San Joan de Reus University Hospital
Innovative modern architecture is evident in the recently opened San Joan de Reus University Hospital, on the outskirts of the city in the southern part of Catalonia. This is yet another example of where the countries of Europe lead the way when it comes to modern architecture.
I only spent little over an hour in Reus on the way to the airport. My original plan was to spend a few days getting to know the city (I’d never been there before) but as time just seemed to run out all of a sudden that was one of the plans that suffered. It seemed quite an interesting place, in a quiet way, and sitting on the bus I thought to return and make an effort to spend some time there in the future.
That became a certainty as the bus to the airport arrived at the edge of the city itself and the beginning of the industrial estate that contains the airport. Coming around the corner we passed along the whole length of one of the most impressive hospital buildings I’ve ever seen.

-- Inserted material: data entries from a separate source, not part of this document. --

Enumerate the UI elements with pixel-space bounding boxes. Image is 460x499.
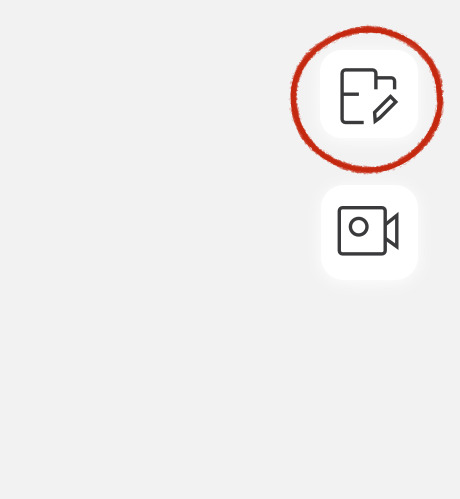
button[interactable]: New note <box>320 50 418 138</box>
button[interactable]: New video <box>321 185 418 280</box>
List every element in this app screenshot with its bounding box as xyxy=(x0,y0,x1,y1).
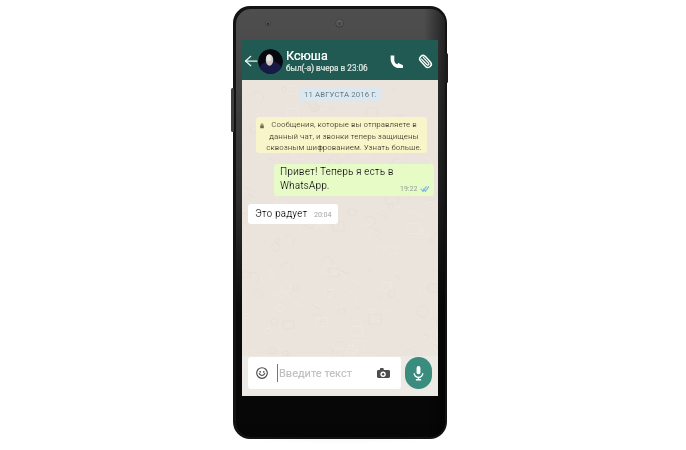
staticText: Привет! Теперь я есть в WhatsApp. xyxy=(280,166,434,191)
button[interactable]: Contact photo xyxy=(258,49,283,74)
button[interactable]: Введите текст xyxy=(248,357,401,389)
staticText: Сообщения, которые вы отправляете в данн… xyxy=(265,120,423,151)
staticText: Это радует xyxy=(255,208,308,220)
button[interactable]: Back xyxy=(244,47,257,73)
button[interactable]: 11 АВГУСТА 2016 Г. xyxy=(299,87,382,101)
staticText: был(-а) вчера в 23:06 xyxy=(286,63,368,73)
staticText: Ксюша xyxy=(286,48,328,63)
button[interactable]: Record voice message xyxy=(405,357,432,389)
button[interactable]: Это радует xyxy=(248,204,338,224)
staticText: Введите текст xyxy=(279,367,352,380)
button[interactable]: Call xyxy=(390,47,406,73)
staticText: 11 АВГУСТА 2016 Г. xyxy=(304,90,377,99)
staticText: 20:04 xyxy=(314,211,332,219)
staticText: 19:22 xyxy=(400,185,418,193)
button[interactable]: Attach xyxy=(416,47,433,73)
button[interactable]: Привет! Теперь я есть в WhatsApp. xyxy=(274,164,434,196)
button[interactable]: Camera xyxy=(373,363,393,383)
button[interactable]: Сообщения, которые вы отправляете в данн… xyxy=(256,117,427,153)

It’s officially called the San Joan de Reus University Hospital and was opened only a couple of years ago in 2010. For such a huge building there didn’t seem to be a lot of activity so, at the time of writing, I’m not sure if it’s one of the white elephants that seem to proliferate on the peninsular at the moment. It seems far too big for such a small place as Reus (but it does have a large oncology unit that serves the Tarragona region). There was a programme on British radio, more or less 6 weeks ago, about the airport in Ciudad Real in Castille, that was opened and then closed within a couple of years and now lies collecting cobwebs.

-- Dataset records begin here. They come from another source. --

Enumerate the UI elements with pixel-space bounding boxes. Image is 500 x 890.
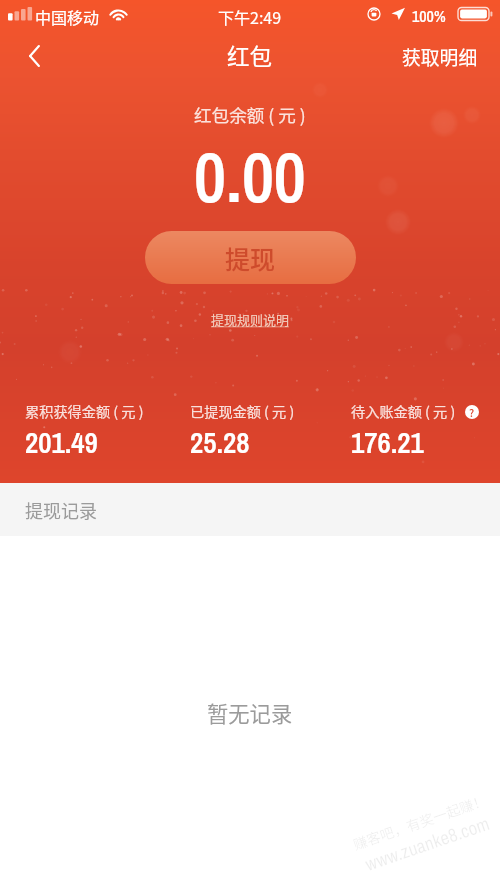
staticText: 待入账金额 ( 元 ) bbox=[351, 401, 456, 422]
staticText: 赚客吧，有奖一起赚！ bbox=[350, 790, 489, 854]
staticText: 红包余额 ( 元 ) bbox=[194, 102, 306, 127]
button[interactable]: 获取明细 bbox=[388, 33, 500, 79]
staticText: 176.21 bbox=[351, 423, 424, 462]
staticText: www.zuanke8.com bbox=[362, 810, 493, 877]
staticText: 提现记录 bbox=[25, 497, 97, 523]
staticText: 暂无记录 bbox=[207, 697, 293, 728]
staticText: 红包 bbox=[227, 39, 273, 72]
button[interactable]: Back bbox=[0, 33, 58, 79]
staticText: 201.49 bbox=[25, 423, 98, 462]
button[interactable]: 提现 bbox=[145, 231, 356, 284]
staticText: 提现规则说明 bbox=[211, 310, 290, 329]
other: Rotation lock bbox=[367, 7, 381, 21]
staticText: 0.00 bbox=[194, 130, 306, 224]
staticText: 中国移动 bbox=[35, 5, 100, 28]
staticText: 下午2:49 bbox=[218, 5, 282, 28]
staticText: 获取明细 bbox=[402, 43, 478, 70]
button[interactable]: 提现规则说明 bbox=[211, 310, 290, 329]
staticText: 100% bbox=[412, 5, 446, 27]
button[interactable]: Help bbox=[465, 405, 479, 419]
staticText: ? bbox=[469, 405, 475, 419]
staticText: 累积获得金额 ( 元 ) bbox=[25, 401, 144, 422]
staticText: 提现 bbox=[225, 240, 276, 276]
other: Location bbox=[391, 7, 405, 20]
staticText: 已提现金额 ( 元 ) bbox=[190, 401, 295, 422]
staticText: 25.28 bbox=[190, 423, 250, 462]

The Reus hospital comes from the architectural practice of Mario Corea, based in Barcelona. Its mission statement for the project introduces an interesting approach which other architects could do well to consider.
‘The project is presented as a major horizontal unit with light wells on which six two- storey hospitalization volumes rest as if they were floating.
The idea of this hospital design is to control its size and make it similar to the urban dimensions, controlling and balancing the landscape impact of such a building in the city.’
But that didn’t come cheap. The cost ranged from 120 to 170 million Euros on the different websites I consulted. Don’t know why there is such a wide variation, it’s not as if you can just ‘lose’ 50 million Euros – or can you?
As I was on my way out I don’t have any pictures of my own of the hospital but have provided a few links to some web sites which will give you an idea of what I’m talking about. On those pages there are a mixture of photographs and artist impressions.
But when I see buildings like this the question that comes to my mind is this: why does Spain, and has done so for, at least 25 years, benefit from interesting, innovative and aesthetically pleasing architecture when we in the UK are (more often than not) presented with the second class, the generic and the banal?
This is the case even when world-famous British architects are involved. For example, Foster has a huge practice just outside of Madrid, you pass it if you go to Segovia by road, due to the fact they have been commissioned to see through a number of projects in the country. And when British architects win commissions in Spain their creations are something unique, different and distinctive.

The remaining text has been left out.